[Start of section]

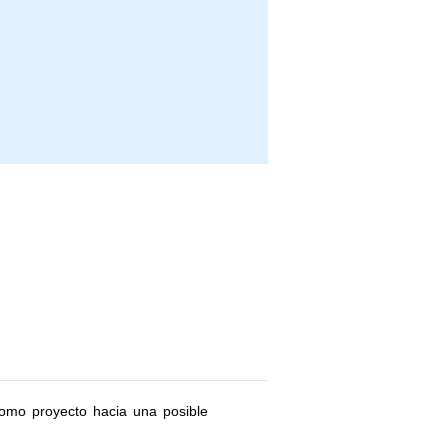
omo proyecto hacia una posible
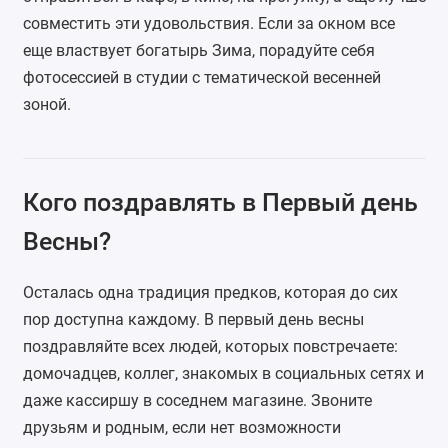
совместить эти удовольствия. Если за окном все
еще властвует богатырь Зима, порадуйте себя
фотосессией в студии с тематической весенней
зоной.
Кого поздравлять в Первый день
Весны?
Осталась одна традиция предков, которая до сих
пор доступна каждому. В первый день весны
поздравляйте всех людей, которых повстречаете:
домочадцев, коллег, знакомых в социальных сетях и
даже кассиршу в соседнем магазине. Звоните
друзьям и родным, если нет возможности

[End of section]
[Start of section]

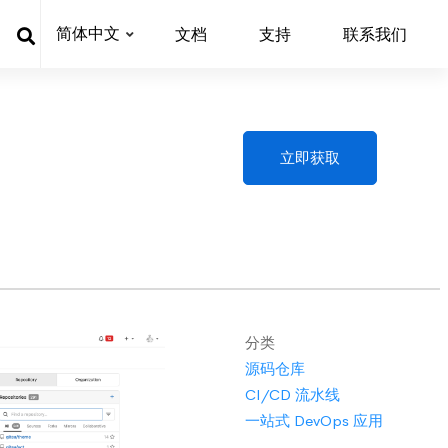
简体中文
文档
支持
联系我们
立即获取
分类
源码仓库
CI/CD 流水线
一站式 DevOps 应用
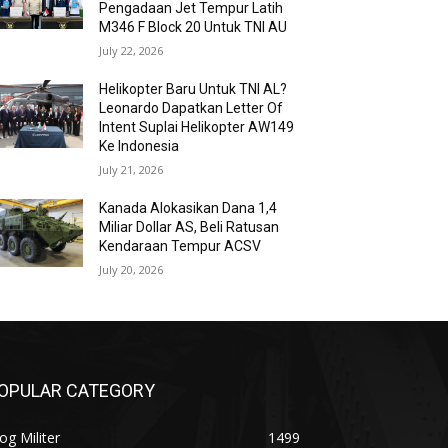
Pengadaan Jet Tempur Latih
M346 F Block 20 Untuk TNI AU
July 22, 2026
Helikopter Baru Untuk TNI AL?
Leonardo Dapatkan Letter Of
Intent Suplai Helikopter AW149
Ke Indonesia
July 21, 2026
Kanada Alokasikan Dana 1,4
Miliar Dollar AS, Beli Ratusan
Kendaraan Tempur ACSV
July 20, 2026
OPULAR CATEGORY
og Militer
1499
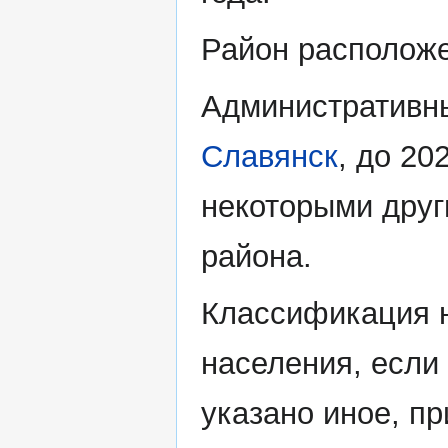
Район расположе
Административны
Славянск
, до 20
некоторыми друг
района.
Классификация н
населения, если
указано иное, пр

[End of section]

[WHAT YOU SHOULD DO]
Give the count of lines above that include the word "Untuk", stating no other information.

[TASK RESPONSE]
2